We all decide to get a ton of provisions, and hunker down in the hole till the water drops. It’s still pouring rain, but we are assured that if, I repeat “if” the rain stops that the water will do down in a few hours. We send Shannon and Tegan out into the deep waters, and Chelsea and I wait in the hotel. There isn’t much going on as there was no power. The girls get back with enough food for the day, and we sit around listening to our music for a bit. Then the girls started making paper boats, they got duck tape and a bunch of cardboard and are making then real nice and artistic like. I watch for awhile before getting the motivation to do something. I grab a bunch of water balloons and blow up 6 of them, attaching them to a piece of cardboard. OK so my boat looked like crap, but it was going to float for sure. Later on we raced our boats down the flooding alley, drawing all sorts of attention from locals, and kids. Were all sloshing around cheering on our boats, and manage to get them all the way back down to Thu’s cafe. We talked with her for a bit, ordered a couple of beers, and ended up giving the boats to her kids. They loved them and continued to play with them for a bit. The other boats, made of paper disintegrate within the hour, but the balloon boat survives, one kid is holding it in protection from getting it stolen by the other kids. I slosh back to our hotel, and get 30 more balloons for the kids to make their own. We spent an hour blowing up balloons for the kids, and made our way back to the hotel. The rain was just drizzling now, with the odd burst of downpour, but the water was slowly retreating. It would still be a couple of hours, if it stopped to be able to walk anywhere. Luck was on our side and by 6:00pm that night the rain had slowed enough to allow most of the water to drain. I made it to the end of our street, and it was only a foot deep there now, better than the three earlier.

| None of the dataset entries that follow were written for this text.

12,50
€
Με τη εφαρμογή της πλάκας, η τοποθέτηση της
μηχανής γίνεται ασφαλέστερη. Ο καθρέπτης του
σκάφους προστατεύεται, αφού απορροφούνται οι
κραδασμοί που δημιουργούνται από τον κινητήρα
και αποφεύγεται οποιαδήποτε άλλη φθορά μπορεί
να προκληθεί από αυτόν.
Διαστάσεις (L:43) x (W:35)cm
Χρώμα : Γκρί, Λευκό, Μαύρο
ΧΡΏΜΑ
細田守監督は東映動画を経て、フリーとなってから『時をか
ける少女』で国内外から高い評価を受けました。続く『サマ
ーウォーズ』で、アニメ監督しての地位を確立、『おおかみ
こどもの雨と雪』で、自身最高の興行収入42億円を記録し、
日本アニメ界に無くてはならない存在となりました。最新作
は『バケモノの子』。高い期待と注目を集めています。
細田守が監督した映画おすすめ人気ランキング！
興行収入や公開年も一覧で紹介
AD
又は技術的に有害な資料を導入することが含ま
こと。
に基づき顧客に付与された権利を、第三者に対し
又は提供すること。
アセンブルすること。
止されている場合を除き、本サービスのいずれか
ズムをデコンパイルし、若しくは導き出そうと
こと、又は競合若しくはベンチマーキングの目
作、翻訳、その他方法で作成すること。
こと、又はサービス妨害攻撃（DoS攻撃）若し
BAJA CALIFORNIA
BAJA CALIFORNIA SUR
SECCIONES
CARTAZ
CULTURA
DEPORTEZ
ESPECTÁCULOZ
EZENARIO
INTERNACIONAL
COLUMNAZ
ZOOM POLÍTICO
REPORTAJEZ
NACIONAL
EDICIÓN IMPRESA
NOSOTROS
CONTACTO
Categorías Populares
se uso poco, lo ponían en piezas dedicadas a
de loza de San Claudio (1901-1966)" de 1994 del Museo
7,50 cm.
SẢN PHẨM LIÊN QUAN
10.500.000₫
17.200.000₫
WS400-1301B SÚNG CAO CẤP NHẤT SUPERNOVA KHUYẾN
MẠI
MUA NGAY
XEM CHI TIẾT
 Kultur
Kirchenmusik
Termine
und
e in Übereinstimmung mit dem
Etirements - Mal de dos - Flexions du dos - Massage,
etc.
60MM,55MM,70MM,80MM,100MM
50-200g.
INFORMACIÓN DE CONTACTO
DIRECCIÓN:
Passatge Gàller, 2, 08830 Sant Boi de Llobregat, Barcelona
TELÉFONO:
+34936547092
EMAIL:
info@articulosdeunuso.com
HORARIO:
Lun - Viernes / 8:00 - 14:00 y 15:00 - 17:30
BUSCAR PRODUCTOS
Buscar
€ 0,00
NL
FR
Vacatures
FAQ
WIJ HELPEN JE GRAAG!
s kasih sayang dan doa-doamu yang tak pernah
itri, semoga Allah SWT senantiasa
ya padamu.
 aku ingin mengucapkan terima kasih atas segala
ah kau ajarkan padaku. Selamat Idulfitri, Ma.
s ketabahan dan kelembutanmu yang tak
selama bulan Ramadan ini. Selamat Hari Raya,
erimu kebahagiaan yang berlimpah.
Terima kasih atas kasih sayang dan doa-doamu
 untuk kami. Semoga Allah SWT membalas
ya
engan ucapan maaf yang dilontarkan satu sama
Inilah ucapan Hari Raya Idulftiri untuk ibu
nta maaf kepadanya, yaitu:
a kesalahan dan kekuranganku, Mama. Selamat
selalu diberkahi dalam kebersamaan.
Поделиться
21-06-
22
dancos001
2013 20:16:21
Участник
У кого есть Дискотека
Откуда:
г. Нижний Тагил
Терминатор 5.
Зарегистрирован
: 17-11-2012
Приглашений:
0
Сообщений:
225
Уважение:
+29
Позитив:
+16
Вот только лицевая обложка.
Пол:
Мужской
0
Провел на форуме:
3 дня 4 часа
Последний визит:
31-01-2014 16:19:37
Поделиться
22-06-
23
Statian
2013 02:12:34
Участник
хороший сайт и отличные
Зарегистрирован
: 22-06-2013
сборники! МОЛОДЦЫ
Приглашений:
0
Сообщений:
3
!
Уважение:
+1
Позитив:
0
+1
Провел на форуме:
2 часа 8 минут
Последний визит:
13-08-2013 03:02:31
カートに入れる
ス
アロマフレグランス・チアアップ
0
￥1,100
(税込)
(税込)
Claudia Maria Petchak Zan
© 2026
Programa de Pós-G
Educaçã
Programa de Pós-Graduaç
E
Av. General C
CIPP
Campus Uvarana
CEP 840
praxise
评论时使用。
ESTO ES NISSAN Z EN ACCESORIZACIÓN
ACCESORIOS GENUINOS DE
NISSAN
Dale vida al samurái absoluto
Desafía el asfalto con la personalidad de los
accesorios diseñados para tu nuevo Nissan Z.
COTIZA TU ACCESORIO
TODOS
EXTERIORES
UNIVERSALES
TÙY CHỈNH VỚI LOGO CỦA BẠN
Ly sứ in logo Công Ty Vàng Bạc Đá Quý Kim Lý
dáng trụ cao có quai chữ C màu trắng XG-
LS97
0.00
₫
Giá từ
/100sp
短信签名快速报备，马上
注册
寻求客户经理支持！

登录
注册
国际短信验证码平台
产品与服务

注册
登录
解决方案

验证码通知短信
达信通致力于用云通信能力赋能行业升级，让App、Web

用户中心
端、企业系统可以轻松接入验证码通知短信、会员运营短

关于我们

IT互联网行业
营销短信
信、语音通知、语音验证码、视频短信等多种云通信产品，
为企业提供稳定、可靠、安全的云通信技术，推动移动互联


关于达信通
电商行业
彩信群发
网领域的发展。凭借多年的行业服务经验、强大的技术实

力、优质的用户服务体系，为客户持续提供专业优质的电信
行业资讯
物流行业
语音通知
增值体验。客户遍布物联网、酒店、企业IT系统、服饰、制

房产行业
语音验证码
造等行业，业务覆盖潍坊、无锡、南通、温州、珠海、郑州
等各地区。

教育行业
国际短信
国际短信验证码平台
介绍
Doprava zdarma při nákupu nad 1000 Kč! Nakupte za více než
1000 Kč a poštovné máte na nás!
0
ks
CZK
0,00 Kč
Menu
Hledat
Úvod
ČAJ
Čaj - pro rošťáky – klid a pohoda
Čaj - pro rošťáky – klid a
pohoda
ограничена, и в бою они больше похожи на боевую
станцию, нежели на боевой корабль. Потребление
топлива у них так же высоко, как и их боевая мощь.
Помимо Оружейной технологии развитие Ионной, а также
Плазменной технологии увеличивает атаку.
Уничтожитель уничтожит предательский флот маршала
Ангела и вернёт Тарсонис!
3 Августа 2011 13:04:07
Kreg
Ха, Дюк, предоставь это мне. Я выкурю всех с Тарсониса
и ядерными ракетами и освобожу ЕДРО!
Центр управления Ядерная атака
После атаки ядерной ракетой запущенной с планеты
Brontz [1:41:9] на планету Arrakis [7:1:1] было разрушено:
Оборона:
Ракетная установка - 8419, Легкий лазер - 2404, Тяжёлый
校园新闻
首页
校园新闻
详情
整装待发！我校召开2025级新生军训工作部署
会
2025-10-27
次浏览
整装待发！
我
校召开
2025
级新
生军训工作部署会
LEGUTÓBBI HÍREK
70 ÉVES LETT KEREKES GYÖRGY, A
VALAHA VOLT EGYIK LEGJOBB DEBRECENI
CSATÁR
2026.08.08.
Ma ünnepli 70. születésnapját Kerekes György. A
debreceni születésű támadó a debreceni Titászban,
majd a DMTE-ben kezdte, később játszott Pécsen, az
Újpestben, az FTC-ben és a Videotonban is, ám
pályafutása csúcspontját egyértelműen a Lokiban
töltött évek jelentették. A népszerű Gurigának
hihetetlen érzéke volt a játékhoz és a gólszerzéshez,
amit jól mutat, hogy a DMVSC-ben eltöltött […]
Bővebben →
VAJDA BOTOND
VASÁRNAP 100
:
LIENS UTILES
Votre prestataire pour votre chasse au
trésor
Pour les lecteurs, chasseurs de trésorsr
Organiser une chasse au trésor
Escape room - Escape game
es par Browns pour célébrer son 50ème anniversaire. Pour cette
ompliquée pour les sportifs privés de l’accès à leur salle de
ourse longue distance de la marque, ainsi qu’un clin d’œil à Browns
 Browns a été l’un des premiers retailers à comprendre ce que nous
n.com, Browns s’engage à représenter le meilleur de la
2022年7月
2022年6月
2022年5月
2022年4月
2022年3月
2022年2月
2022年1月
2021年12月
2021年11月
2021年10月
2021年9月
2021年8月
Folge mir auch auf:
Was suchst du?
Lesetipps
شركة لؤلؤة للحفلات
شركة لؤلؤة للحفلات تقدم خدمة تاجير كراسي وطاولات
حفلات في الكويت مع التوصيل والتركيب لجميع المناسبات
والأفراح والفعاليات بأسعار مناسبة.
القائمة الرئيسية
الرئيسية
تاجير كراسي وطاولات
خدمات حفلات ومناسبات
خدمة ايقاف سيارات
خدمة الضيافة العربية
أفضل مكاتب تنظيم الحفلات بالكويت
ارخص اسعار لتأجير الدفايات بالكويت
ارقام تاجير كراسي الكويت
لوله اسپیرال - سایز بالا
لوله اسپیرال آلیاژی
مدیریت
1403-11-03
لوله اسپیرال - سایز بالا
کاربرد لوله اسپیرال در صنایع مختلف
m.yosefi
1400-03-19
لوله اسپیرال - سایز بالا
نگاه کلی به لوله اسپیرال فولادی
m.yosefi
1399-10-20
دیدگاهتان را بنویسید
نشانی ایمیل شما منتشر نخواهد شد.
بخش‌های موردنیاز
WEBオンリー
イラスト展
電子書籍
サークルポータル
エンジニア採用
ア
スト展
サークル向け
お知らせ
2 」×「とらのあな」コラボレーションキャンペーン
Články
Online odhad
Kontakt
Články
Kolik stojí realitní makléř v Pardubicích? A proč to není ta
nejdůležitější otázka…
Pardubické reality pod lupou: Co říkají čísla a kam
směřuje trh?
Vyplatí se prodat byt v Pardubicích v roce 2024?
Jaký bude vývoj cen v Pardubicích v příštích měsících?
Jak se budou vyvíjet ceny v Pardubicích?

That evening we are sitting in Thu’s cafe and she asks that if the water goes down enough over night if we would like to do a motorbike tour of the city, taking in some temples, old war bunkers, and the old cathedral. Sure if the rain stops. Later we run into an English couple we had met in a bar in Nha Trang, Ben and Dawn, who we convince to join us on the motto tour the next day.

The next day turned out bright and sunny with the occasional light shower, so we all signed up for the motto tour at Thu's on Wheels. It was the same price if you had a driver take you around or if you self drove your own motto, so I opted to drive myself, as I love mottoing around towns, and country side. Shannon, Tegan, and Chelsea opted to be driven, and Ben and Dawn got their own bike as well. Our first stop was at the Thien Mu Pagoda, which was home to a monk who publicly burned himself to death in 1963 to protest the policies of President Ngo Dihn Diem. Afterwards we headed to the Bao Quoc Pagoda, and watched the monks in their daily rituals praying and chanting in front of a large Buddha. That pagoda also had some tombs and a forest type setting. We then headed to a local market and we watched how incense where made, and I was offered a try. (I won't be changing careers). After a quick lunch break we stopped at the Tomb of Tu Duc, which was really nice, I had several temple buildings, a tomb, and a lake with a small island in the middle. The area around the Tomb was majestic and had a peaceful atmosphere, with gardens, lush trees, and several monuments and stone carvings. We then headed over to an old US combat base on a hillside, and got to see some old bunkers, remnants of ditches dug throughout the hillside and a view over half the valley. That concluded our motto tour, but we asked to be dropped off at the Citadel. The citadel is basically a 6 meter wall, 2.5km around and includes gardens, ceremonial buildings, government building, and also houses the Forbidden Purple City which used to be home to the emperor. After we finished we headed back to our guest house and booked a night train further up the coast to Hanoi. This time we were sure to get a four bed cabin.